Une société de courtage en assurances lui conseille de placer le fonds dans une police vie branche 23.

Monsieur traite avec l’administrateur de la société de courtage.

Six ans plus tard, Monsieur veut racheter son contrat et apprend que la valeur est de 3.640 €.

Il invoque la responsabilité du courtier pour manquement à son devoir d’information.

Le tribunal condamne la société de courtage mais pas l’administrateur.

En effet, comme mandataire de la société de courtage, la responsabilité de l’administrateur ne pouvait être retenue.

C’est la question bien connue du concours de responsabilité.

En appel, l’administrateur, la société de courtage et l’assureur en RC professionnelle de la société de courtage sont condamnés.

La Cour de cassation va casser l’arrêt (16 mars 2018, rôle n° C.17.0200.F, www.juridat.be) concernant l’administrateur.

«  Le mandataire, qui, agissant dans le cadre de son mandat commet une faute, ne peut être déclaré responsable à l’égard du tiers contractant que si cette  faute constitue un manquement à l’obligation générale de prudence. »

Le juge d’appel avait posé que « le mandataire peut encourir une responsabilité personnelle s’il commet une culpa in contrahendo, faute précontractuelle au cours des négociations devant conduire à la conclusion d’un contrat ».

Non, dit la Cour de cassation :

« L’arrêt, qui retient ainsi l’existence d’une faute extracontractuelle [de l’administrateur] au motif que le manquement à son obligation d’information et de conseil précède la conclusion du contrat d’assurance entre un tiers et [l’investisseur], alors qu’il constitue l’inexécution d’une obligation du contrat de courtage conclu entre son mandant et [l’investisseur], viole les articles 1382 et 1383 du Code civil. » 

C’est encore un arrêt sur le concours de responsabilité en matière de responsabilité d’administrateur.

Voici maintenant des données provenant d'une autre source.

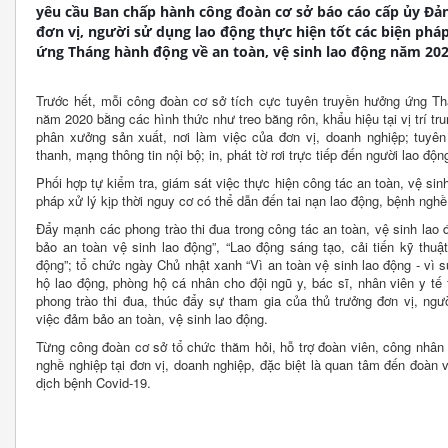
yêu cầu Ban chấp hành công đoàn cơ sở báo cáo cấp ủy Đản
đơn vị, người sử dụng lao động thực hiện tốt các biện ph
ứng Tháng hành động về an toàn, vệ sinh lao động năm 202
Trước hết, mỗi công đoàn cơ sở tích cực tuyên truyền hưởng ứng Th
năm 2020 bằng các hình thức như treo băng rôn, khẩu hiệu tại vị trí t
phân xưởng sản xuất, nơi làm việc của đơn vị, doanh nghiệp; tuyên 
thanh, mạng thông tin nội bộ; in, phát tờ rơi trực tiếp đến người lao động
Phối hợp tự kiểm tra, giám sát việc thực hiện công tác an toàn, vệ sin
pháp xử lý kịp thời nguy cơ có thể dẫn đến tai nạn lao động, bệnh nghề
Đẩy mạnh các phong trào thi đua trong công tác an toàn, vệ sinh lao
bảo an toàn vệ sinh lao động”, “Lao động sáng tạo, cải tiến kỹ thuật
động”; tổ chức ngày Chủ nhật xanh “Vì an toàn vệ sinh lao động - vì s
hộ lao động, phòng hộ cá nhân cho đội ngũ y, bác sĩ, nhân viên y tế
phong trào thi đua, thúc đẩy sự tham gia của thủ trưởng đơn vị, ngư
việc đảm bảo an toàn, vệ sinh lao động.
Từng công đoàn cơ sở tổ chức thăm hỏi, hỗ trợ đoàn viên, công nhân 
nghề nghiệp tại đơn vị, doanh nghiệp, đặc biệt là quan tâm đến đoàn
dịch bệnh Covid-19.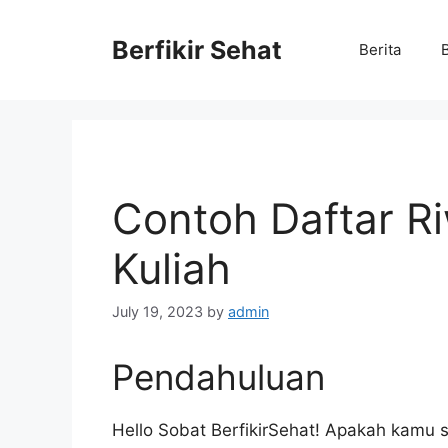
Skip
to
Berfikir Sehat
Berita
content
Contoh Daftar R
Kuliah
July 19, 2023
by
admin
Pendahuluan
Hello Sobat BerfikirSehat! Apakah kamu 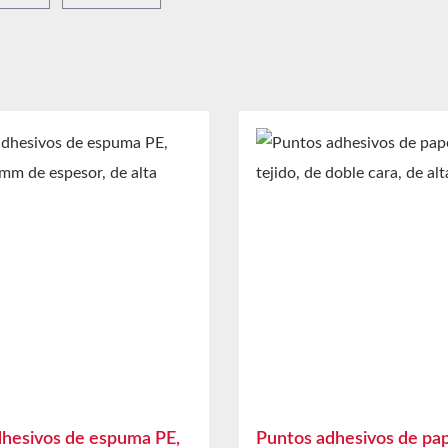
hesivos de espuma PE,
Puntos adhesivos de pap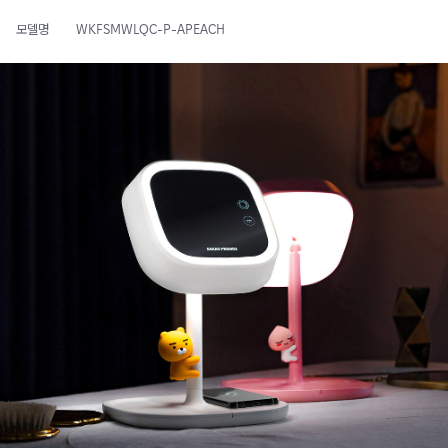
모델명
WKFSMWLQC-P-APEACH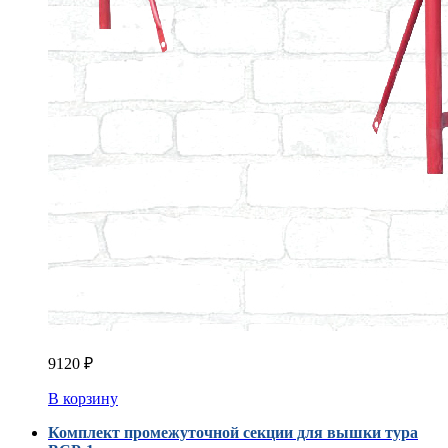
9120
₽
В корзину
Комплект промежуточной секции для вышки тура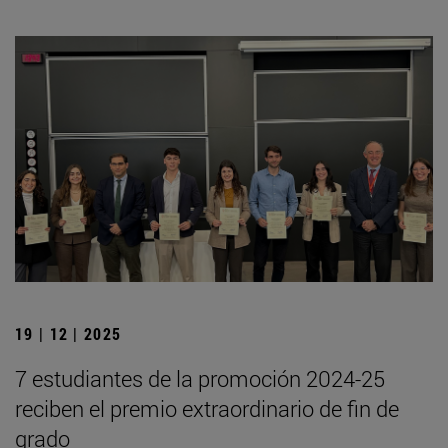
19 | 12 | 2025
7 estudiantes de la promoción 2024-25
reciben el premio extraordinario de fin de
grado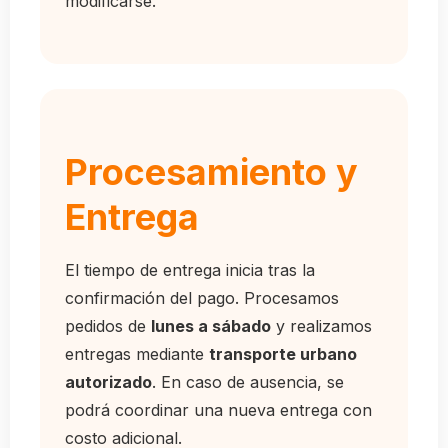
modificarse.
Procesamiento y
Entrega
El tiempo de entrega inicia tras la
confirmación del pago. Procesamos
pedidos de
lunes a sábado
y realizamos
entregas mediante
transporte urbano
autorizado
. En caso de ausencia, se
podrá coordinar una nueva entrega con
costo adicional.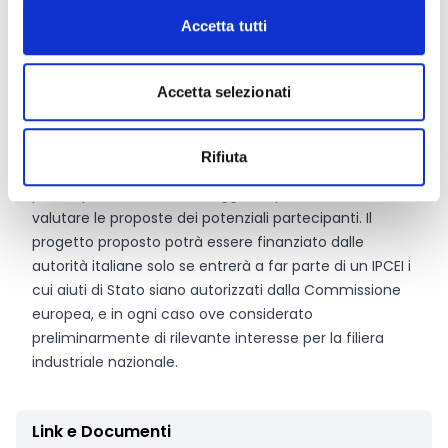
costituire un nuovo soggetto giuridico che risulti
Accetta tutti
titolare unico del progetto, dei costi e dei ricavi ad
esso attribuibili e beneficiario diretto dell’aiuto.
Accetta selezionati
Entità del contributo
Rifiuta
La manifestazione d’interesse è preliminare alla
partecipazione all’IPCEI in oggetto, per consentire di
valutare le proposte dei potenziali partecipanti. Il
progetto proposto potrà essere finanziato dalle
autorità italiane solo se entrerà a far parte di un IPCEI i
cui aiuti di Stato siano autorizzati dalla Commissione
europea, e in ogni caso ove considerato
preliminarmente di rilevante interesse per la filiera
industriale nazionale.
Link e Documenti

Celui-ci n’est responsable de la faute contractuelle de la société que s’il a commis en représentant la société dans un contrat une faute qui constitue aussi un manquement à l’obligation générale de prudence qui existerait indépendamment du contrat.

C’est pourquoi on a pu parler de l’immunité de l’agent d’exécution.

L’intérêt de cet arrêt est que la théorie du concours de responsabilité est appliqué au stade précontractuel.